# Weighted Random Selection

Posted by JH

## Random Selection Based on Weights

Q1: How to uniformly random-select a number from an array A?
Follow-up: If an additional array F is given, where F[i] is the frequency of occurrence for A[i], how to randomly select a number from A based on the frequency? The probability of A[i] being chosen should be greater if F[i] is larger.

e.g.
A = [A1, A2, A3]
F = [0, 5, 15]

P(A1 chosen) = 0%
P(A2 chosen) = 25%
P(A3 chosen) = 75%

## Solution

Two-pass solution:
The probability of each A[i] gets selected is
F[i] / sum(F , F, ..., F[n - 1])

Let SUM be sum(F , F, ..., F[n - 1]), randomly generate a number X between 0 to SUM - 1.
For the given example,
if X falls between [0, 0), choose A1;
if X falls between [0, 5), choose A2;
if X falls between [5, 20), choose A3;

The solution needs to know SUM beforehand to generate the random number, so the first pass is needed to get the SUM.

Greedy single-pass solution:
An optimal way is to build up the selection incrementally.

Iterate i through 0 to N - 1.
At the ith step, we only worry about whether A[i] is chosen or not.
If A[i] is chosen, set chosen number C = A[i].
Otherwise, keep the number chosen before.

To decide whether or not to choose A[i], up to the current step i, the total frequency of all the numbers before A[i], is SUM(F[0: i -1]), which represents the weight of A[i] not being chosen, while the weight of A[i] being chosen is F[i].

Therefore,
P(A[i] not chosen) = SUM(F[0: i - 1]) / SUM(F[0: i])
P(A[i] chosen) = F[i] / SUM(F[0: i])

Generate a random number between 0 and SUM(F[0: i]), if it falls in 0 to SUM(F[0: i - 1]), keep whatever has been chosen from before. Otherwise it falls in SUM(F[0: i - 1]) to SUM(F[0: i]), choose A[i].

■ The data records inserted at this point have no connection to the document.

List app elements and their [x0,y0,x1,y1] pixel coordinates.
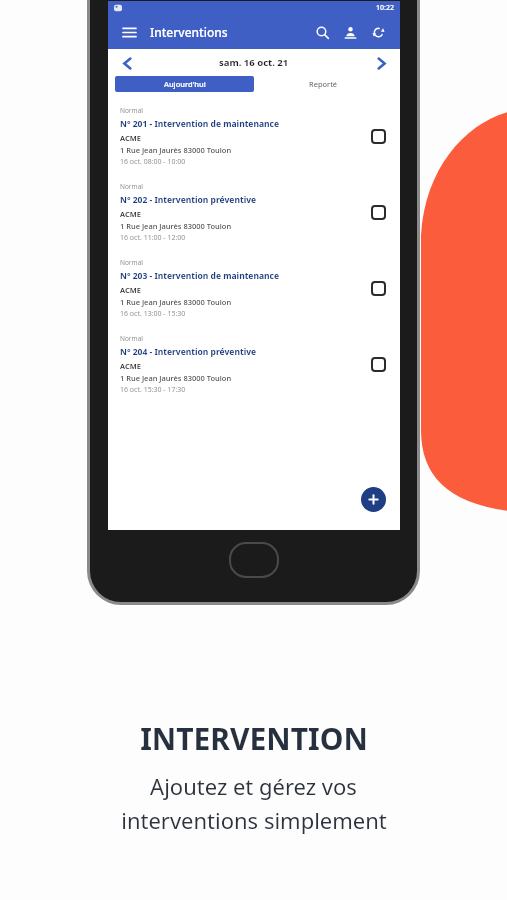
button[interactable]: Previous day [116,52,138,74]
staticText: 16 oct. 13:00 - 15:30 [120,309,186,319]
button[interactable]: Select intervention [366,124,390,148]
button[interactable]: Add intervention [361,487,386,512]
button[interactable]: Select intervention [366,200,390,224]
staticText: 16 oct. 08:00 - 10:00 [120,157,186,167]
button[interactable]: Map [338,20,362,44]
staticText: Reporté [309,79,338,89]
button[interactable]: Normal [108,174,400,250]
button[interactable]: Normal [108,326,400,402]
button[interactable]: Select intervention [366,352,390,376]
staticText: ACME [120,133,141,143]
button[interactable]: Menu [118,21,140,43]
staticText: N° 203 - Intervention de maintenance [120,270,280,282]
staticText: 1 Rue Jean Jaurès 83000 Toulon [120,297,232,307]
staticText: 1 Rue Jean Jaurès 83000 Toulon [120,373,232,383]
button[interactable]: Next day [370,52,392,74]
staticText: interventions simplement [121,805,387,835]
staticText: 16 oct. 15:30 - 17:30 [120,385,186,395]
button[interactable]: Normal [108,250,400,326]
staticText: N° 204 - Intervention préventive [120,346,257,358]
staticText: 10:22 [376,3,394,13]
staticText: N° 202 - Intervention préventive [120,194,257,206]
staticText: INTERVENTION [140,718,368,759]
staticText: Normal [120,182,143,191]
button[interactable]: Refresh [366,20,390,44]
staticText: N° 201 - Intervention de maintenance [120,118,280,130]
staticText: 16 oct. 11:00 - 12:00 [120,233,186,243]
button[interactable]: Select intervention [366,276,390,300]
staticText: 1 Rue Jean Jaurès 83000 Toulon [120,221,232,231]
button[interactable]: Normal [108,98,400,174]
button[interactable]: Reporté [254,76,393,92]
staticText: 1 Rue Jean Jaurès 83000 Toulon [120,145,232,155]
staticText: ACME [120,361,141,371]
staticText: sam. 16 oct. 21 [219,56,289,69]
staticText: Normal [120,106,143,115]
staticText: Normal [120,258,143,267]
button[interactable]: Search [310,20,334,44]
staticText: ACME [120,285,141,295]
staticText: Interventions [150,24,228,40]
staticText: Aujourd'hui [164,79,206,89]
staticText: ACME [120,209,141,219]
button[interactable]: Aujourd'hui [115,76,254,92]
staticText: Normal [120,334,143,343]
staticText: Ajoutez et gérez vos [150,771,357,801]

No worries about whatever is after i at the moment, since the greedy solution only solves the subproblem up to the current i.

# Variants

There are a few variants of this problem that the same model will apply.
Randomly select a point in a bunch of rectangles. (Here the frequency is like the areas of rectangles)
Solution: Randomly select a rectangle based on the areas. Then it will be easy to get a random point from the one selected.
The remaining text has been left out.